Gostava de dizer que és o tudo do meu nada mas chego à conclusão de que o meu nada não te acha o seu tudo.
O que é que poderia ter sido?
Talvez, se acabar com este resto, saiba ou melhor, consiga, transportar-me para "o tudo que poderia ter sido"… e esse "tudo que poderia ter sido", só poderia ter sido, se esta passagem fosse outra e se este tempo fosse, também ele, outro.
Às vezes, sinto que se ficar parada e entrar demasiado dentro de tudo aquilo que sou, a garganta se vai estreitar e o peito comprimir.
Assim, como, naquelas vezes em que me desvairo com a minha respiração e deixo de conseguir engolir e tudo parece convergir-me.
Tenho medo de dar razão à rapariga que eu era, essa rapariga que sabia que sonhar com pingentes de gelo só lhe traria desgraças.
Tenho passado algum tempo com a rudeza ao pescoço porque não consigo escrever, não consigo escrever o que me lacra e aleija mas agora acho que percebi, tenho de deixar fluir, abrir os ventrículos e, por conseguinte, as aurículas cederão e tudo sairá, devagarinho, como o vinho que caía da pipa grande na caneca.
Agora, que já não estou no epicentro do tumulto, que tudo se acamou, esperava abrir o sorriso e poder dormir, voltar… mas tudo em mim caiu tão fundo, assim como se tivesse deixado cair o meu coração a um poço e dele se soltasse, apenas, um baque lamacento.
Agora, que posso descansar e colher flores, desceu em mim tamanha tristeza que... ah Supremo... ela caiu tão pesadamente em mim, como se eu fosse aquele poço fundo, fazendo ricochete em todos estes ossos.
Preciso tanto de ti, preciso tanto de ti.
Provaste-me que não te afastaste mas é que, às vezes, precisava de que estivesses no mesmo chão que eu, para poder enrolar-me no teu colo.
Todos eles, os meus queridos, todos eles, poucos e raros, de quem ultimamente tenho falado, estão comigo, estão mesmo... mas continuo na mesma, regada de melancolia, como se o buraco nunca se fechasse.
Então, encho-me de anseio e vontade deles, com eles mas nunca me é suficiente.
Há sempre fome, uma fome além-túmulo, uma fome que me obceca pela revelação e, quando tudo se enche de sol e olhos turvos, percebo que tal coisa não existe, não para mim.
É-me impossível amar alguém de corpo e alma.
Amar é ter uma arma na têmpora e pensar neles e não em nós, amar é fechar os olhos e deixarmo-nos cair seguros.
Amar deve predicar-se de muitas coisas, coisas que se relacionam com extremos, coisas que só sinto pelos que tu sabes, pelo amor de sangue.
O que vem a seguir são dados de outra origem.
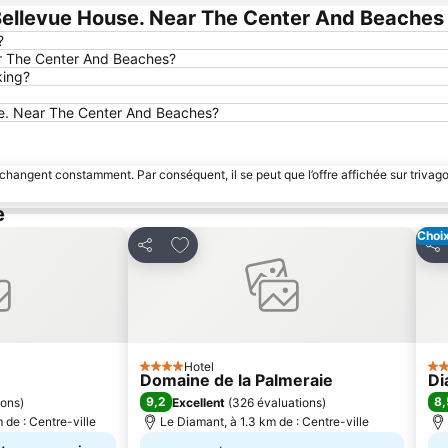
ellevue House. Near The Center And Beaches
?
ar The Center And Beaches?
king?
use. Near The Center And Beaches?
 changent constamment. Par conséquent, il se peut que l’offre affichée sur trivago
e
Choix
avoris
Ajouter à mes favoris
Partager
Par
Hotel
4 Étoiles
4 É
Domaine de la Palmeraie
Di
9,2
8,
ions
)
Excellent
(
326 évaluations
)
 de : Centre-ville
Le Diamant, à 1.3 km de : Centre-ville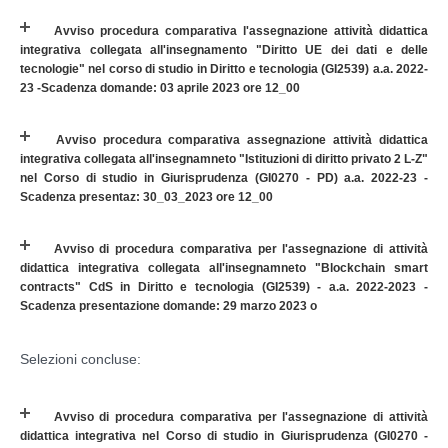
Avviso procedura comparativa l'assegnazione attività didattica
integrativa collegata all'insegnamento "Diritto UE dei dati e delle
tecnologie" nel corso di studio in Diritto e tecnologia (GI2539) a.a. 2022-
23 -Scadenza domande: 03 aprile 2023 ore 12_00
Avviso procedura comparativa assegnazione attività didattica
integrativa collegata all'insegnamneto "Istituzioni di diritto privato 2 L-Z"
nel Corso di studio in Giurisprudenza (GI0270 - PD) a.a. 2022-23 -
Scadenza presentaz: 30_03_2023 ore 12_00
Avviso di procedura comparativa per l'assegnazione di attività
didattica integrativa collegata all'insegnamneto "Blockchain smart
contracts" CdS in Diritto e tecnologia (GI2539) - a.a. 2022-2023 -
Scadenza presentazione domande: 29 marzo 2023 o
Selezioni concluse:
Avviso di procedura comparativa per l'assegnazione di attività
didattica integrativa nel Corso di studio in Giurisprudenza (GI0270 -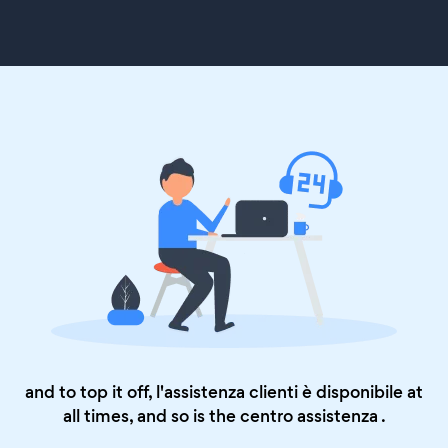
and to top it off, l'assistenza clienti è disponibile at
all times, and so is the
centro assistenza
.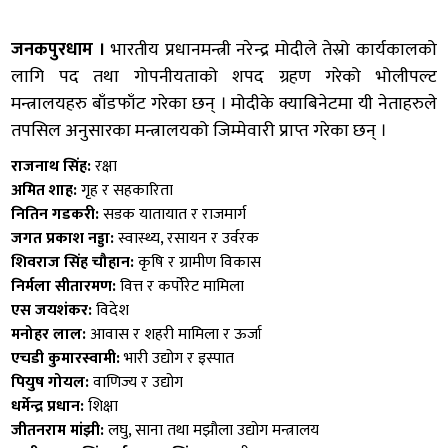
जनकपुरधाम ।
भारतीय प्रधानमन्त्री नरेन्द्र मोदीले तेस्रो कार्यकालको
लागि पद तथा गोपनीयताको शपद ग्रहण गरेको भोलीपल्ट
मन्त्रालयहरु बाँडफाँट गरेका छन् । मोदीके क्याबिनेटमा यी नेताहरुले
तपसिल अनुसारका मन्त्रालयको जिम्मेवारी प्राप्त गरेका छन् ।
राजनाथ सिंह:
रक्षा
अमित शाह:
गृह र सहकारिता
नितिन गडकरी:
सडक यातायात र राजमार्ग
जगत प्रकाश नड्डा:
स्वास्थ्य, रसायन र उर्वरक
शिवराज सिंह चौहान:
कृषि र ग्रामीण विकास
निर्मला सीतारमण:
वित्त र कर्पोरेट मामिला
एस जयशंकर:
विदेश
मनोहर लाल:
आवास र शहरी मामिला र ऊर्जा
एचडी कुमारस्वामी:
भारी उद्योग र इस्पात
पियुष गोयल:
वाणिज्य र उद्योग
धर्मेन्द्र प्रधान:
शिक्षा
जीतनराम मांझी:
लघु, साना तथा मझौला उद्योग मन्त्रालय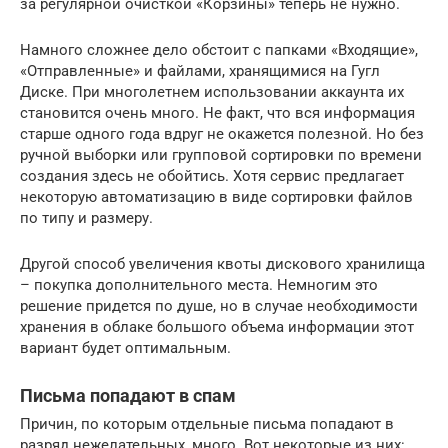
за регулярной очисткой «Корзины» теперь не нужно.
Намного сложнее дело обстоит с папками «Входящие»,
«Отправленные» и файлами, хранящимися на Гугл
Диске. При многолетнем использовании аккаунта их
становится очень много. Не факт, что вся информация
старше одного года вдруг не окажется полезной. Но без
ручной выборки или групповой сортировки по времени
создания здесь не обойтись. Хотя сервис предлагает
некоторую автоматизацию в виде сортировки файлов
по типу и размеру.
Другой способ увеличения квоты дискового хранилища
– покупка дополнительного места. Немногим это
решение придется по душе, но в случае необходимости
хранения в облаке большого объема информации этот
вариант будет оптимальным.
Письма попадают в спам
Причин, по которым отдельные письма попадают в
разряд нежелательных, много. Вот некоторые из них: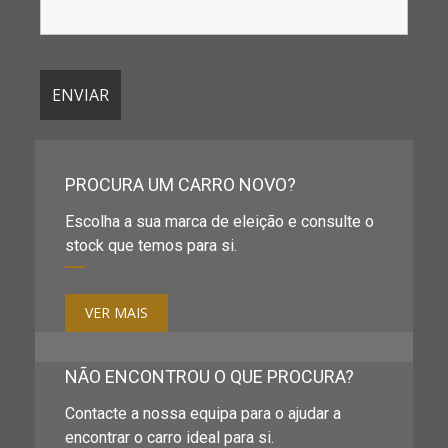
PROCURA UM CARRO NOVO?
Escolha a sua marca de eleição e consulte o
stock que temos para si.
VER MAIS
NÃO ENCONTROU O QUE PROCURA?
Contacte a nossa equipa para o ajudar a
encontrar o carro ideal para si.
No entanto, estranhamente, tenho uma fascinação e uma idolatria desmedida pelo amor romântico, pelo raro fenómeno de conseguirmos amar alguém fora do círculo de sangue, da mesma forma como amas aqueles que te partilham as feições.
Não creio que isso exista.
Conheço as paixões extremas mas depois... depois tudo cansa, tudo se extingue ou então, talvez, tu que tento refazer com o meu Frankenstein tenhas realmente existido.
Faço força, tento, choro e sofro para fazer-me crer que também sinto mas a mim me engano, é-me tudo estranho, todos são antigénios.
Espero cansar-me depressa, desta tentativa de me provar errada e, espero sonhar contigo Supremo, tenho saudades da antecâmara.
A realidade é que vim a este mundo com a sensação de que quero alguém que aqui não cabe, sofro esta constante inquietude, esta saudade desmedida, esta nostalgia que me rebenta o corpo e que me empola a alma por criatura que se me esconde noutra senda.
Injecto-me com ela e fico prostrada de lágrimas quentes a caírem-me pelo pescoço.
Se o amor existe, esse amor eterno e que não se coaduna com o mundano, então existe solitário em mim, mono, decepado e viúvo porque aqui, nada me encontra que me satisfaça, que me aparelhe, que me restitua o miolo, que levante o véu negro dos olhos vazios.